Print the material underneath in full, keeping every line exactly as it is.

§ **DATA EXTRACTS**:
┄┄┄┄┄┄┄┄┄┄

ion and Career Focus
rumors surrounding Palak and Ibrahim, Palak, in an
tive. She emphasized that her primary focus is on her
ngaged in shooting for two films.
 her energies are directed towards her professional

┄┄┄┄┄┄┄┄┄┄

§ **SOLVED PROBLEM**:
ion and Career Focus
rumors surrounding Palak and Ibrahim, Palak, in an
tive. She emphasized that her primary focus is on her
ngaged in shooting for two films.
 her energies are directed towards her professional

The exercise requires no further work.